1964 novel by Jorge Ibargüengoitia

Los relámpagos de agosto (officially translated as The Lightning of August) is the first novel written by Mexican author Jorge Ibargüengoitia.

Published for the first time in 1964, the text parodies the memories written by veterans of the 1910 Mexican Revolution and the armed revolts that continued to destabilize the country for the next two decades. Since many of those veterans had joined the Institutional Revolutionary Party (PRI) —a political organization that had ruled Mexico by rigging elections and engaging in massive corruption and cronyism for most of the 20th century— the topic was still considered off-limits by the governing regime (and the literary critics that sympathized with it) at the time of its publication.

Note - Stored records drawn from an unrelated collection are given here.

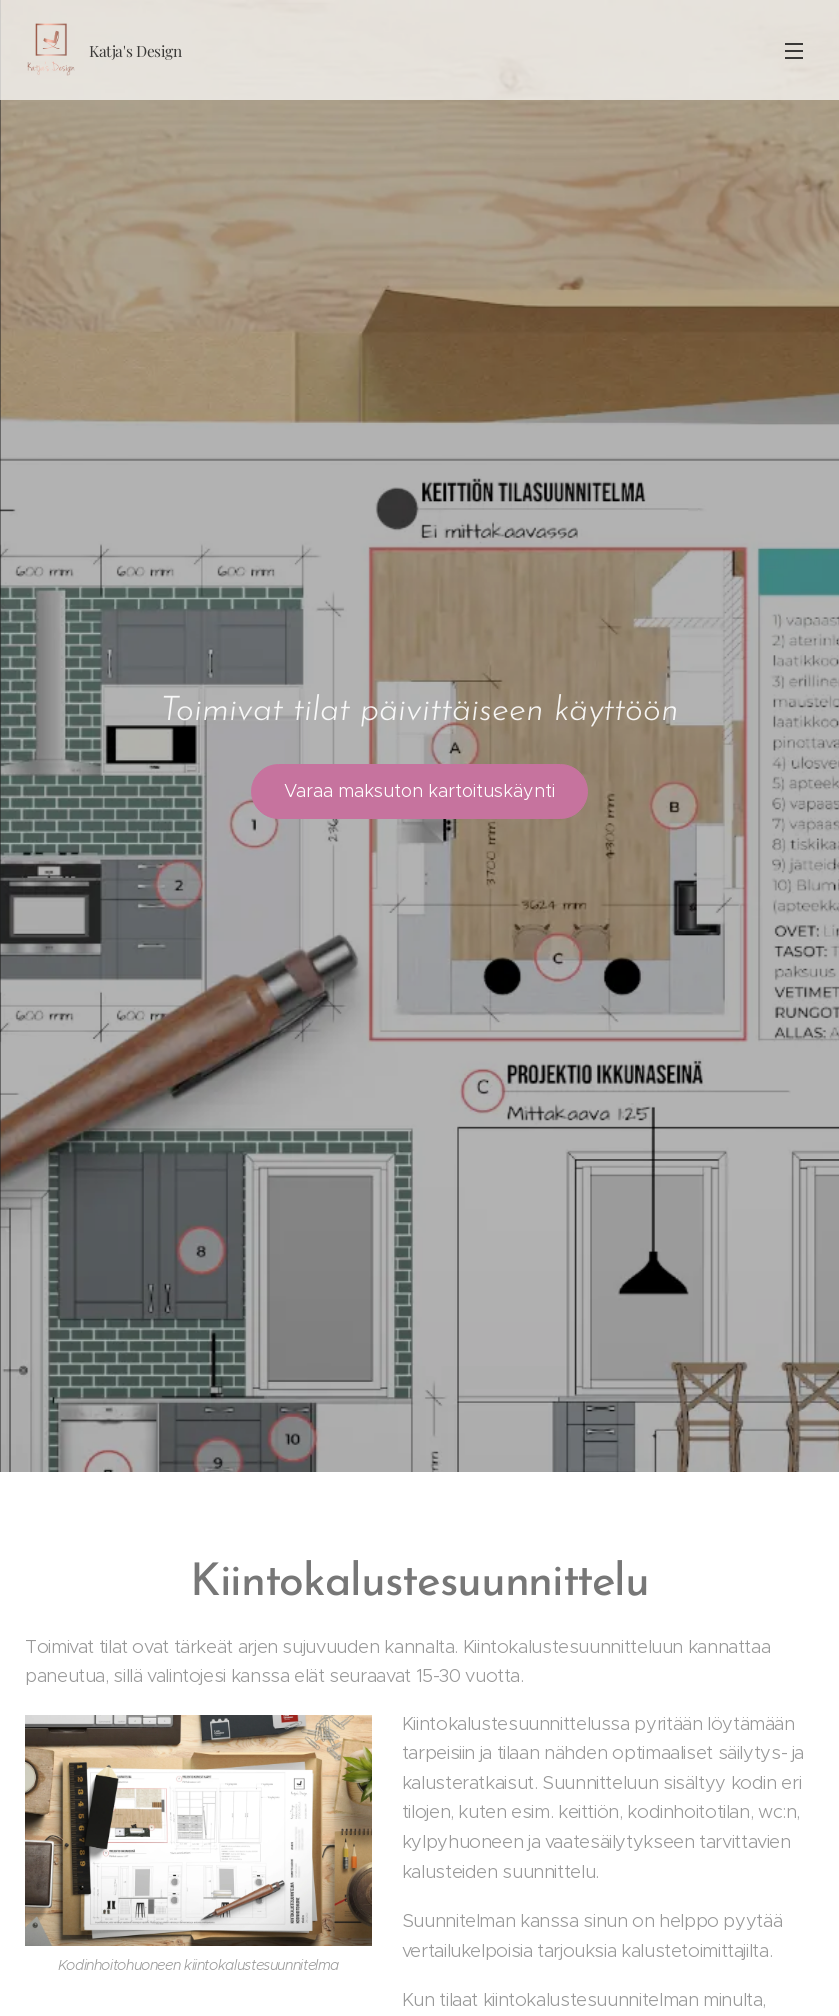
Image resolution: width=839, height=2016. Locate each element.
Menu (794, 51)
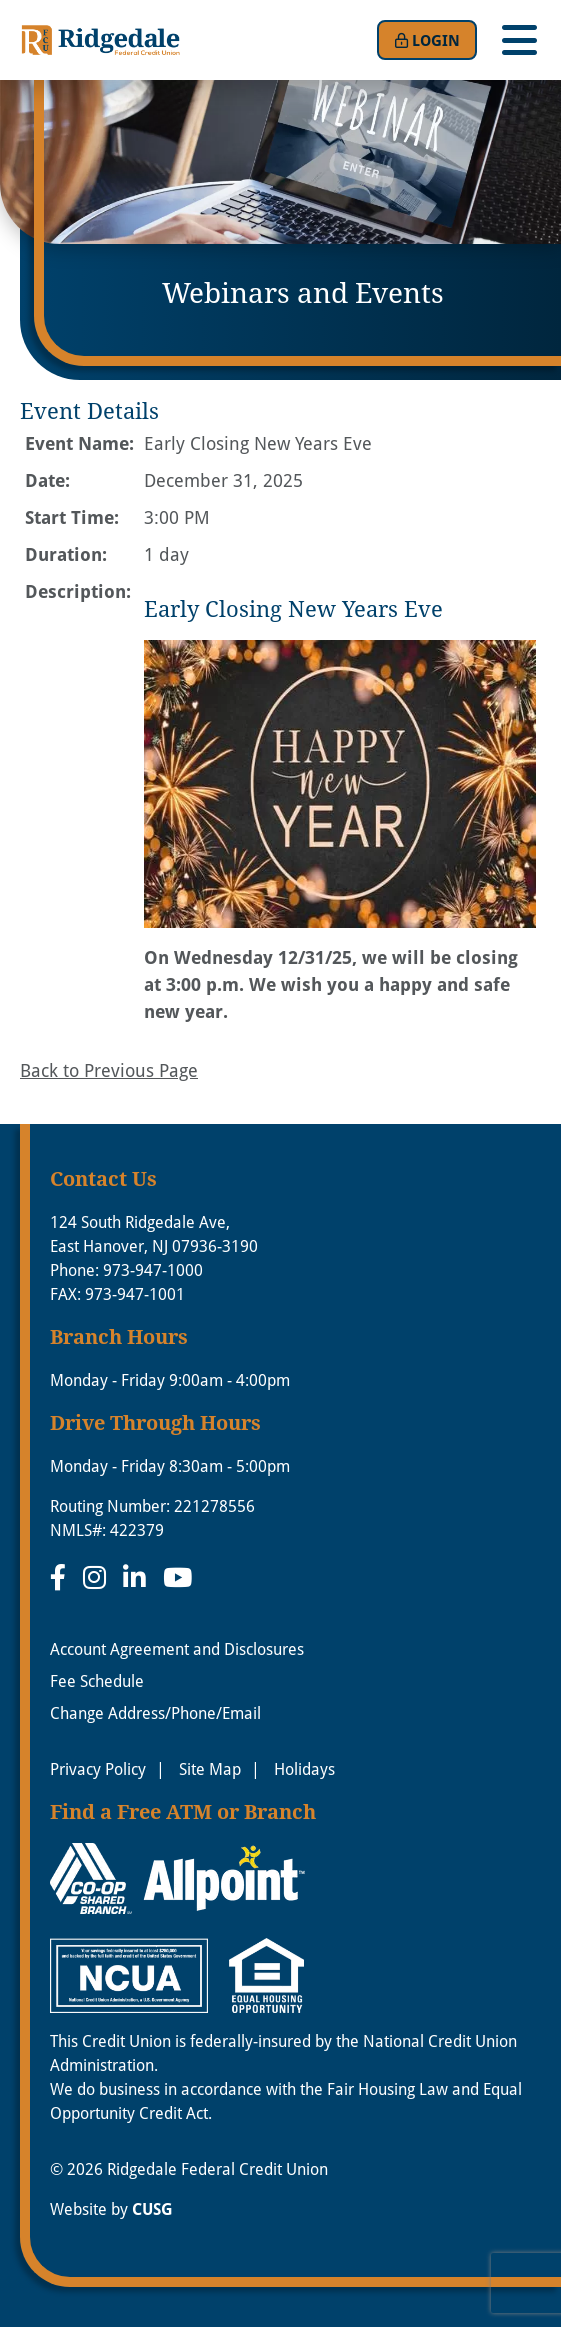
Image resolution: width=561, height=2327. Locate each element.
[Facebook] (61, 1577)
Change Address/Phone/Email (155, 1712)
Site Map (210, 1768)
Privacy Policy (98, 1768)
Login (427, 40)
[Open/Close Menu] (519, 40)
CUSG (152, 2209)
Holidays (304, 1768)
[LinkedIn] (138, 1577)
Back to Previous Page (109, 1070)
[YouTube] (177, 1577)
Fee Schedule (97, 1680)
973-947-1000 (153, 1269)
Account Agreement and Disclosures (177, 1648)
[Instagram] (98, 1577)
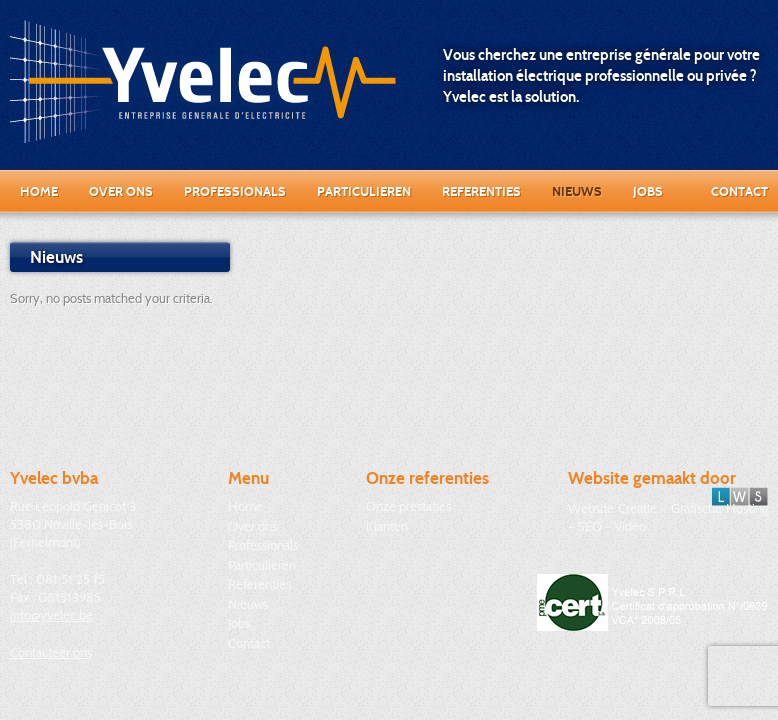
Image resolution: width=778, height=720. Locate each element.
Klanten (387, 526)
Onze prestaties (408, 506)
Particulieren (364, 191)
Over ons (121, 191)
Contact (739, 191)
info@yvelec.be (51, 615)
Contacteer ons (51, 652)
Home (39, 191)
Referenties (481, 191)
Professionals (235, 191)
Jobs (648, 191)
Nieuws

Critically, the novel went on to receive the 1964 Casa de las Américas annual prize. It has also been distributed among Mexican public schools through the National Reading Program and it was selected by the Guadalajara International Book Fair to celebrate the 2010 World Book Day.

==Plot==

Fictional Army General José Guadalupe "Lupe" Arroyo, a veteran of the 1910 Mexican Revolution, attempts to dispel all sorts of "defamatory claims" made by his political rivals and tries to explain the plainly incompetent political and military strategies devised by him and his associates.

==Style==

In the novel, Ibargüengoitia caricaturizes the solemn language and rhetoric frequently found in some autobiographical memoirs of the period. Except in a few instances where the passage at hand is not controversial, most characters, cities, and even states are entirely fictional, as the author tried to avert a direct confrontation with members of the ruling party.

==Publication==

According to the author, he finished writing the novel in 1963 —some twenty years before his untimely death in a plane accident. The first edition consisted of 10,000 copies printed in May 1964 by Casa de las Américas in Havana, Cuba, celebrating its winning entry for best novel in its annual prize. In Mexico, it was first available until May 1965 through Joaquín Mortiz; a publishing house acquired by Grupo Planeta in 1983. Most covers used by Planeta through both its Joaquín Mortiz and Booket imprints include a painting by his widow, British-born artist Joy Laville.

As for its English edition, Ibargüengoitia negotiated a translation with Dr. Jack Robert in 1970 but, according to Víctor Díaz Arciniega, it was never completed. In 1986, Irene del Corral became the first official translator and her version was published by Bard/Avon Books (New York) under the title The Lightning of August. The same translation was adapted to British English and published in the United Kingdom by Chatto & Windus (1986).

In total, the novel has been translated into seven languages.